Self-building is still an attractive option and is considered a low cost option by many potential home owners/builders. Certainly by building your own home you can expect to get more for your money. Budgeting and planning carefully are incredibly important to ensure that you maximise both the potential of your new home and the amount of money you have to spend. So where to start and what are the essential steps and issues you should consider?
Finding the Plot
The building plot is one obvious essential ingredient for the self-builder. Plots can come, quite literally, in all shapes and sizes. They also come with and without planning permission. Finding a plot can be achieved by a number of different routes. There are dedicated websites that take the footwork out of searching for plots, and also adverts are featured in a range of magazines focussing on the self-build industry. You can also put the footwork back into the process, by driving around your area of choice and checking out empty plots between existing properties, or derelict and deserted buildings. If the owner can’t be identified in these cases, contact the Land Registry, who will be able to offer advice on how to search for the land’s owner. Plots without planning permission are usually cheaper than those with, for obvious reasons, and both have advantages and drawbacks.

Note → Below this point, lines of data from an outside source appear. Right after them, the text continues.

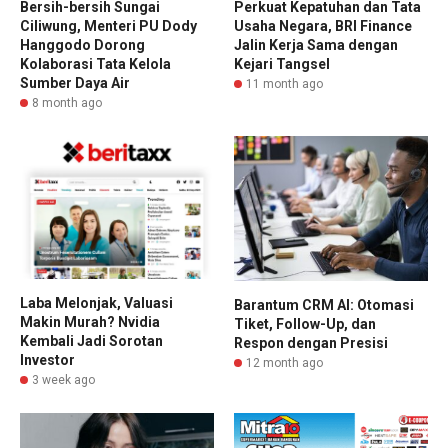
Bersih-bersih Sungai
Perkuat Kepatuhan dan Tata
Ciliwung, Menteri PU Dody
Usaha Negara, BRI Finance
Hanggodo Dorong
Jalin Kerja Sama dengan
Kolaborasi Tata Kelola
Kejari Tangsel
Sumber Daya Air
11 month ago
8 month ago
Laba Melonjak, Valuasi
Barantum CRM AI: Otomasi
Makin Murah? Nvidia
Tiket, Follow-Up, dan
Kembali Jadi Sorotan
Respon dengan Presisi
Investor
12 month ago
3 week ago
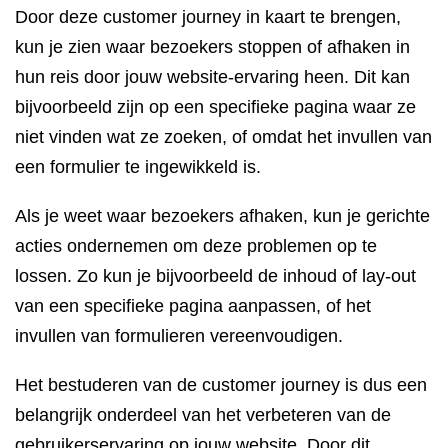
Door deze customer journey in kaart te brengen,
kun je zien waar bezoekers stoppen of afhaken in
hun reis door jouw website-ervaring heen. Dit kan
bijvoorbeeld zijn op een specifieke pagina waar ze
niet vinden wat ze zoeken, of omdat het invullen van
een formulier te ingewikkeld is.
Als je weet waar bezoekers afhaken, kun je gerichte
acties ondernemen om deze problemen op te
lossen. Zo kun je bijvoorbeeld de inhoud of lay-out
van een specifieke pagina aanpassen, of het
invullen van formulieren vereenvoudigen.
Het bestuderen van de customer journey is dus een
belangrijk onderdeel van het verbeteren van de
gebruikerservaring op jouw website. Door dit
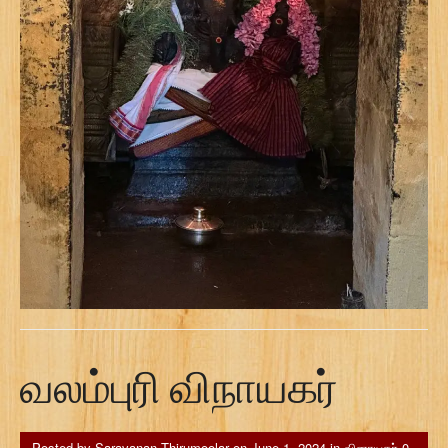
வலம்புரி விநாயகர்
Posted by
Saravanan Thirumoolar
on
June 1, 2024
in
வினாயகர்
0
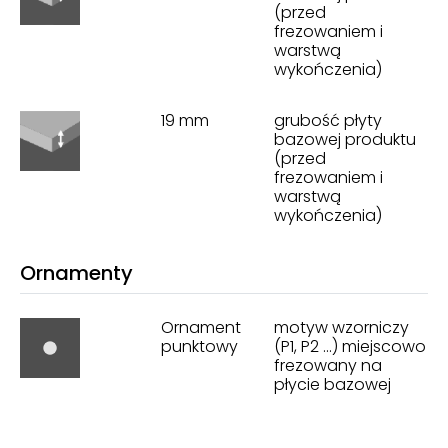
(przed
frezowaniem i
warstwą
wykończenia)
19 mm
grubość płyty
bazowej produktu
(przed
frezowaniem i
warstwą
wykończenia)
Ornamenty
Ornament
motyw wzorniczy
punktowy
(P1, P2 ...) miejscowo
frezowany na
płycie bazowej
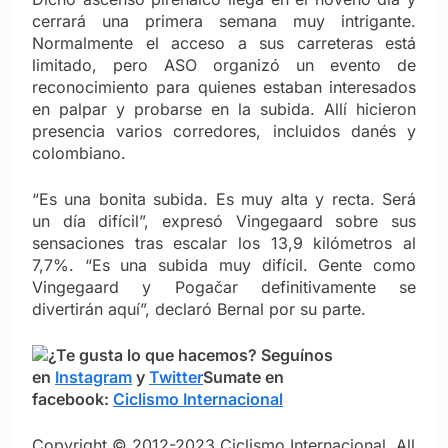
cerrará una primera semana muy intrigante.
Normalmente el acceso a sus carreteras está
limitado, pero ASO organizó un evento de
reconocimiento para quienes estaban interesados
en palpar y probarse en la subida. Allí hicieron
presencia varios corredores, incluidos danés y
colombiano.
“Es una bonita subida. Es muy alta y recta. Será
un día difícil”, expresó Vingegaard sobre sus
sensaciones tras escalar los 13,9 kilómetros al
7,7%. “Es una subida muy difícil. Gente como
Vingegaard y Pogačar definitivamente se
divertirán aquí”, declaró Bernal por su parte.
¿Te gusta lo que hacemos? S
eguínos
en
Instagram
y
Twitter
Sumate en
facebook:
Ciclismo Internacional
Copyright © 2012-2023 Ciclismo Internacional. All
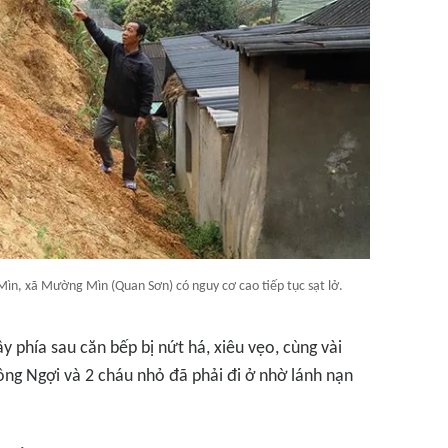
ìn, xã Mường Mìn (Quan Sơn) có nguy cơ cao tiếp tục sạt lở.
y phía sau căn bếp bị nứt há, xiêu vẹo, cùng vài
ng Ngợi và 2 cháu nhỏ đã phải đi ở nhờ lánh nạn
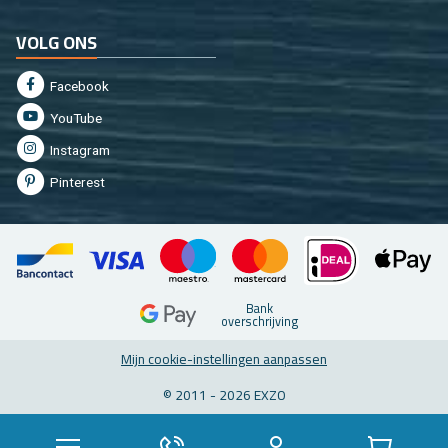
VOLG ONS
Fa­cebook
You­Tu­be
In­st­agram
Pin­te­rest
Bank
over­schrij­ving
Mijn coo­kie-in­stel­lin­gen aan­pas­sen
© 2011 - 2026 EXZO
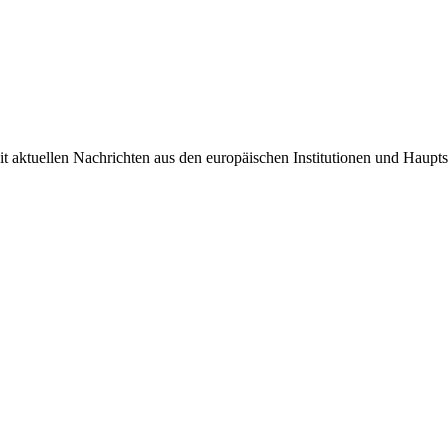
it aktuellen Nachrichten aus den europäischen Institutionen und Haupts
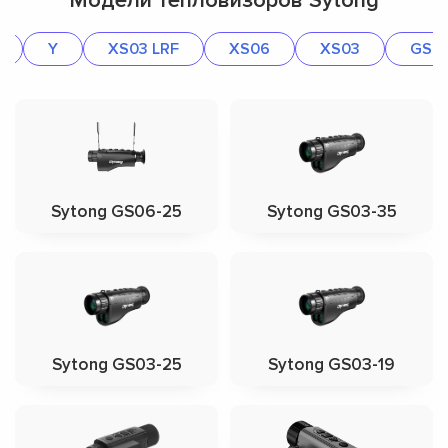
Модели тепловизоров Sytong
Y
XS03 LRF
XS06
XS03
GS0
Sytong GS06-25
Sytong GS03-35
Sytong GS03-25
Sytong GS03-19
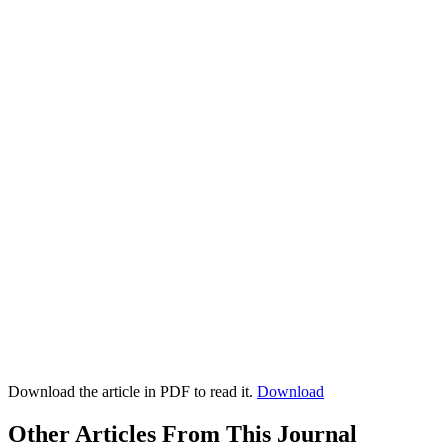
Download the article in PDF to read it.
Download
Other Articles From This Journal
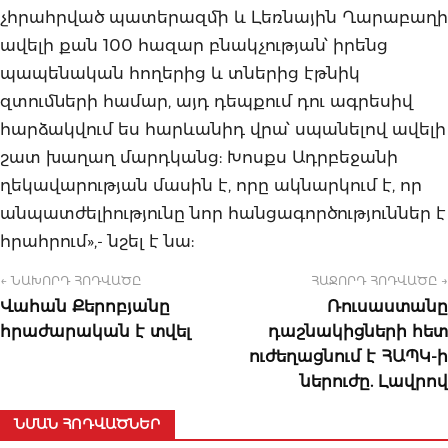
չհրահրված պատերազմի և Լեռնային Ղարաբաղի
ավելի քան 100 հազար բնակչության՝ իրենց
պապենական հողերից և տներից էթնիկ
զտումների համար, այդ դեպքում դու ագրեսիվ
հարձակվում ես հարևանիդ վրա՝ սպանելով ավելի
շատ խաղաղ մարդկանց: Խոսքս Ադրբեջանի
ղեկավարության մասին է, որը ակնարկում է, որ
անպատժելիությունը նոր հանցագործություններ է
հրահրում»,- նշել է նա:
← ՆԱԽՈՐԴ ՀՈԴՎԱԾԸ
ՀԱՋՈՐԴ ՀՈԴՎԱԾԸ →
Վահան Քերոբյանը
Ռուսաստանը
հրաժարական է տվել
դաշնակիցների հետ
ուժեղացնում է ՀԱՊԿ-ի
ներուժը. Լավրով
ՆՄԱՆ ՀՈԴՎԱԾՆԵՐ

Have you got permission for that?
If a plot doesn’t have permission, and it’s offered a bargain basement price, don’t rush to submit a planning application, or to buy without one. This is possibly the hardest situation to negotiate; you can apply for permission without owning the land, but if the permission is granted there is nothing to stop the owner from selling the land to another purchaser. If you intend to pay for the application, speak to a solicitor and get a formal agreement to purchase in place, subject to permission being granted. Land in national parks, and other protected landscapes, is usually subject to strict planning controls, and while it’s not impossible to get permission in these areas don’t put them at the top of your self-build location list!
Cheap but inaccessible
Land with planning permission offers a better deal in the sense that you know it can be built upon. You’ll generally come across two types; outline and full. The former means that the permission has been granted in principle, but the plans and designs have not be submitted or agreed. The latter gives permission for a specific design of building. Prices vary and a well located plot with outline permission may be more expensive than one with full permission that is not in as good a location. Location is important in a number of ways and in the case of plots with permission and the most important consideration should be access. Not access once the build is completed, but access during the build itself. Large, heavy equipment will be needed and while concrete pumps can be used to access difficult sites, other task may be more labour intensive than on an easy access site, all of which can add to the cost.
In addition to the cost of materials and labour, consider all the aspects of your proposed build. Project managing yourself can save money but if you have not managed a build before this is rarely the case. Getting the right trades in, at the right time, along with the right materials, can be a fine art. If you don’t get this right you may find that different tradesmen are not available when the materials are, or that you have to pay a premium to get them on site at the right time. Project managers may cost, but they can be a very worthwhile investment. Planning ahead and calculating the exact costs (and adding ten per cent, believe me) will ensure that your very own ‘affordable home’ remains affordable.
While concrete pumps can make a difficult site easier to manage, not all building materials can be got to site easily. Planning ahead when self-building will help to ensure that the build comes in on time and on budget.